Кэндзи тихонько улизнул, и как нарочно покупатели сплошным потоком потянулись в книжную лавку «Эльзевир». Матильда де Флавиньоль назначила здесь встречу Хельге Беккер, с которой собиралась отправиться на соревнования велосипедистов. Они все не уходили, и Виктор уже терял терпение, а тут появилась еще и графиня де Салиньяк со своими претензиями, а следом — какой-то любитель средневековых романов.
— Я недавно встретила мадам Легри: она была на велосипеде! Итак, она тоже не устояла перед «механическим волшебником», как называют его журналисты? — поинтересовалась Матильда де Флавиньоль.
— О да, я ее учу, — закивала фрейлейн Беккер, — и она очень одаренная ученица.
— Но костюм! Это же неприлично! — пробормотала графиня де Салиньяк. Она не скрывала своего презрения к юбке-брюкам, в которую наряжалась Хельга Беккер.
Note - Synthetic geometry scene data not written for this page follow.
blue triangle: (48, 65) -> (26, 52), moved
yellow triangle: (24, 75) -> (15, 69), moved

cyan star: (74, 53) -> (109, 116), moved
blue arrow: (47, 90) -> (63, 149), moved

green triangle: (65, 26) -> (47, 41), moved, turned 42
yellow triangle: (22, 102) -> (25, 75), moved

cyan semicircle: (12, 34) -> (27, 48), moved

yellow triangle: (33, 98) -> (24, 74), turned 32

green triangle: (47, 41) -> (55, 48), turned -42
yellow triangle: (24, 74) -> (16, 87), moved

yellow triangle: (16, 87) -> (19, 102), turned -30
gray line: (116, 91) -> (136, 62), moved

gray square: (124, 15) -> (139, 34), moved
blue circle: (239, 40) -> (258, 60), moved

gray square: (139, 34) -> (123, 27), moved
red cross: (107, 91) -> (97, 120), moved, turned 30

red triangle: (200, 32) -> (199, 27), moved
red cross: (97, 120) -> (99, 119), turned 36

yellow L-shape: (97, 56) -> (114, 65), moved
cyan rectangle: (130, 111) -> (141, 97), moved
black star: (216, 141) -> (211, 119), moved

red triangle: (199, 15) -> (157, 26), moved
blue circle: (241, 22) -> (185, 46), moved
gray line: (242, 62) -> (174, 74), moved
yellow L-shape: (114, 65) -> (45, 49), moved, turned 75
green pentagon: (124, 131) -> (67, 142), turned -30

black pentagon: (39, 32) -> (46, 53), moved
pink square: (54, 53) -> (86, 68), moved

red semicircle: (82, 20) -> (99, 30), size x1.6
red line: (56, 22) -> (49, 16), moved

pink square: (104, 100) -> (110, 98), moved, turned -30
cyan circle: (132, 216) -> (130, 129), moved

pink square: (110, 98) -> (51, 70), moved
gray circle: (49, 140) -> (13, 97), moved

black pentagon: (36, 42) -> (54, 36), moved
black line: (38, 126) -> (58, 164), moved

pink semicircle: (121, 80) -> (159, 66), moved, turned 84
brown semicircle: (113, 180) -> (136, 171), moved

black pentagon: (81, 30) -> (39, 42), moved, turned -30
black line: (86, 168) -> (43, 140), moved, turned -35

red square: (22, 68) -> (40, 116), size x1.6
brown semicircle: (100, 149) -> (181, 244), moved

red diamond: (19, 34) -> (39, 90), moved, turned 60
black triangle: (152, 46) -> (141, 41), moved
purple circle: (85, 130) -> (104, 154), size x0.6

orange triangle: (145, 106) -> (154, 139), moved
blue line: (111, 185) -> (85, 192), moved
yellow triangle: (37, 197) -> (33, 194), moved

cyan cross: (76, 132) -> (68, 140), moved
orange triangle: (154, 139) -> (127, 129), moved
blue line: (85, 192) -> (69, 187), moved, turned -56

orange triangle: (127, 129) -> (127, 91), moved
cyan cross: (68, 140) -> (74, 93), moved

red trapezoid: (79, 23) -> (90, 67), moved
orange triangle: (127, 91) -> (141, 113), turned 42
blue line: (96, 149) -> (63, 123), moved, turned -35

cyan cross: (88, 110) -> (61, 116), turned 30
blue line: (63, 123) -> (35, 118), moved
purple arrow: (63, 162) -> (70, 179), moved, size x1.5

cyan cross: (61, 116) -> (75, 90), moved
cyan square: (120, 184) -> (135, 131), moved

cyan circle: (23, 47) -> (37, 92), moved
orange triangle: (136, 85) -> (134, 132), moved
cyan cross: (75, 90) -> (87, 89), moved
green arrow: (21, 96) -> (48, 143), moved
— Зато практично, — парировала та. — Хотя, не спорю, такая одежда больше подходит молодежи, чем нам. Кстати, я где-то читала, что самому юному велосипедисту Франции всего три года, он живет в Лиможе, а его отец — глава национального общества велосипедистов. Этот ребенок настоящее чудо! Он увлекается еще и греблей, и управляется с лодкой даже лучше, чем с велосипедом!
— Интересно, а ходить он при этом научился? — с иронией поинтересовался любитель средневековых текстов.
— Конечно! И я думаю, если он займется танцами, то несомненно освоит покоривший парижские салоны вальс-бостон, — выдохнула Матильда де Флавиньоль, желавшая выглядеть в глазах Виктора современной и просвещенной.
— А что вы думаете о фотографии, сделанной с помощью рентгеновских лучей, герр Легри? — спросила Хельга Беккер.
— Какой ужас! — воскликнула графиня. — Показывать то, что находится под кожей, еще более неприлично, чем открывать ноги! Нет, я решительно ненавижу прогресс!
Они с медиевистом обменялись возмущенными взглядами, но Хельга Беккер решительно возразила:
— Вы неправы! Благодаря Вильгельму Конраду Рентгену, моему соотечественнику из Вюрцбурга, открывшему такое излучение, медицина совершит гигантский скачок!
— Мсье Легри, ходят слухи, вы побывали на первом кинематографическом сеансе братьев Люмьер в подвале «Гран кафе». Это правда? — Матильда де Флавиньоль не оставляла попытки завязать с Виктором беседу. Если бы она только знала, что он готов стереть в порошок всех присутствующих, включая ее самое.
Спасение явилось в образе Жозефа. Едва закрыв за собой дверь, он победоносно замахал каким-то листком.
— Я выяснил, где она жила раньше, — в Тринадцатом округе!
Виктор пробежал бумагу глазами.
— Вы уверены? Речь идет о коммуне Мезон-Бланш.
— Я позвонил Исидору Гувье, и он предоставил мне сведения об истории присоединения к Парижу этой части коммуны Иври. Это произошло в 1860 году. На самом деле Шестнадцатый округ должен был стать Тринадцатым. Но как известно, число это несчастливое, и даже была поговорка, мол, выйти замуж в Тринадцатом округе означало остаться старой девой, вот богачи и выбрали себе шестнадцатый номер, а тринадцатый достался беднякам.